前々回「人の手」で、日本でも施設や病院では持ち上げる介助の時には福祉用具を使用するところが増えてきたとお話しました。
確かに大きい病院などに行くとリフトを使用する場面をよく見かけますし、私もこれには異論はありません。
そして介護職の腰痛の話も、以前より話題にのぼらなくなっていたのですが、2013年6月18日に厚生労働省が19年ぶりに発表した「職場での腰痛を防止するための指針」によると、介護施設などでの休業をともなう腰痛の発生件数は、2002年の363件に対して、2011年は1002件と2.7倍に増えています。
もちろん、施設の利用者数もかなり増加しているので単純に比較することはできませんが、深刻な状態であることには変わりがありません。

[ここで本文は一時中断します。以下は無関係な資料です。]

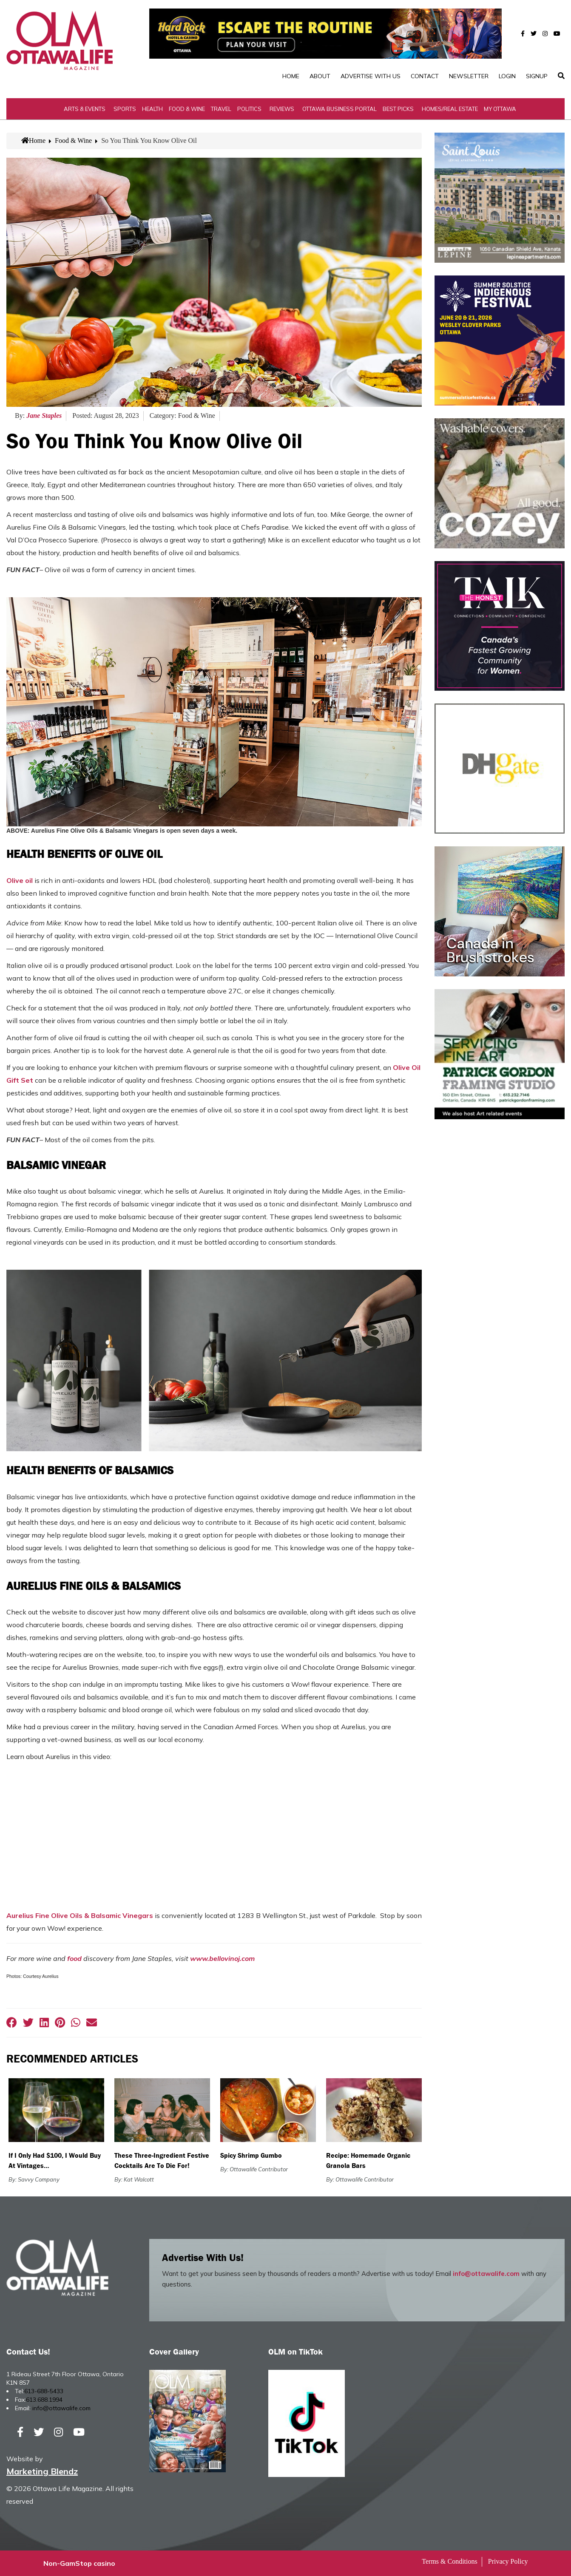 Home (290, 76)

今回発表された新指針では、ベッドから車いすなどに人を動かす「移乗」を行なう際、人力で抱え上げること(いわゆる「お姫様ダッコ」の状態のことです)を原則禁止し、リフトなどの福祉用具を使用することを求めています。
どうしても人が行なわなければならない場合は、「身長差が少ない2人以上で、適切な姿勢で作業」するとしています。

今回の指針は、
@人力による抱え上げの禁止
Aどうしても人が行なう場合は、身長差が少ない2人以上で適切な姿勢で作業する
Bリフト機器などの積極使用


というもので、これは従来からある「介護で器具を使うことに対する拒否感」に対して、介護される人、介護する人双方の安全と健康をと労災防止を目的としたものだそうです。

介護職種の人員不足が常態化している現在、今回の指針が徹底され福祉用具の利用が進むことを願ってやみません。